Tu gardes colère contre un homme — et tu demandes à Dieu de te guérir ?
Sans miséricorde pour ton semblable, comment demandes-tu miséricorde pour toi ?
Toi qui es chair, tu gardes rancune : qui pardonnera alors tes fautes ?
Souviens-toi que tu mourras : laisse tomber la haine et garde les commandements.
Souviens-toi de l’Alliance ; renonce à nourrir l’offense.
Évite la querelle : l’homme colérique souffle sur le feu.
Le pécheur divise les amis et plante la calomnie dans la paix.
Plus tu donnes de combustible, plus le feu monte ; ainsi la querelle.
La parole précipitée allume ; la bagarre précipitée ensanglante.
Ta bouche peut attiser le feu ou l’éteindre.
La langue double détruit la paix.
La troisième langue — la parole qui circule entre deux personnes — peut renverser villes et maisons.
La calomnie peut arracher même les justes à leur maison et à leur œuvre.
Écoute constamment la calomnie, et la paix disparaît.
Le fouet meurtrit ; la langue peut briser jusqu’aux os.
L’épée tue beaucoup ; la langue peut en abattre davantage.
Heureux celui que la langue mauvaise n’a ni brûlé, ni enchaîné.
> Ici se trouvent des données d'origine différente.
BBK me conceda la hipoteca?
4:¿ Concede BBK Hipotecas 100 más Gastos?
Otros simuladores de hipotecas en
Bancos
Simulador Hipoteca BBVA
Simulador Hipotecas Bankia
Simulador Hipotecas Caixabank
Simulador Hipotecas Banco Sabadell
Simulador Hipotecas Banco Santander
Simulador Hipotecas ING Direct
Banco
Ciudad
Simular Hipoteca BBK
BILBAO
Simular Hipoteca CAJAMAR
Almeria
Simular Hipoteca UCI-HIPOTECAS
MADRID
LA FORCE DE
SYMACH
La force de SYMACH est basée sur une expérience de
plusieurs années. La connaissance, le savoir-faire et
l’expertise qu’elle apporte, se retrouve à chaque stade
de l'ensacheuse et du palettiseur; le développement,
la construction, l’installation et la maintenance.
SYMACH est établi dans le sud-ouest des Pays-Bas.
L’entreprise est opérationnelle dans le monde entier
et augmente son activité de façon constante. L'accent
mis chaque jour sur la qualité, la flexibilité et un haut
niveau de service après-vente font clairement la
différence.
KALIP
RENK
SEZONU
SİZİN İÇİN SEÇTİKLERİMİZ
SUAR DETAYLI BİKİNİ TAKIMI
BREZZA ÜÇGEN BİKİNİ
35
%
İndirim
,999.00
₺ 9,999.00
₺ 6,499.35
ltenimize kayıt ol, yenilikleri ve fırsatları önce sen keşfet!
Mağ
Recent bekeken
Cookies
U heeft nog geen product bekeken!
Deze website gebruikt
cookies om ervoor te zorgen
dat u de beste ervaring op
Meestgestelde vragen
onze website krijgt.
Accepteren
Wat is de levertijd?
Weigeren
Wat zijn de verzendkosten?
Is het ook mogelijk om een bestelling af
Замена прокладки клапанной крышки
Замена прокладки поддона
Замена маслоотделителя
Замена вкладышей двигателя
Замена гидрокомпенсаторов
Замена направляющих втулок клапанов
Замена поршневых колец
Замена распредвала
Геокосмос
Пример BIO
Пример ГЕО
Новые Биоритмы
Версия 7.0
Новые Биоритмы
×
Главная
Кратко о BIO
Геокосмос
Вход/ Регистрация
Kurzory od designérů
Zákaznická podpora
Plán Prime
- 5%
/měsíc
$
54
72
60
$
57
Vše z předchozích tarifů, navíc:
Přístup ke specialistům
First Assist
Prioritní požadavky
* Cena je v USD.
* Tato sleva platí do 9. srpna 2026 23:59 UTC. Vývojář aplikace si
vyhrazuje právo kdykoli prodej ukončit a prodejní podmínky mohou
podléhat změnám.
Joug de fer, chaînes de bronze : telle est la langue qui détruit.
Sa mort est si mauvaise que l’Hadès lui-même paraît préférable.
La langue mauvaise ne possède pas le dernier mot sur les fidèles.
Qui abandonne le Seigneur devient lui-même proie du feu qu’il nourrit.
Tu protèges tes biens par des épines et des verrous : protège davantage ta parole.
Pèse tes mots ; ferme ta bouche comme on ferme une porte.
Garde ta langue, de peur qu’elle ne te fasse tomber devant ton adversaire.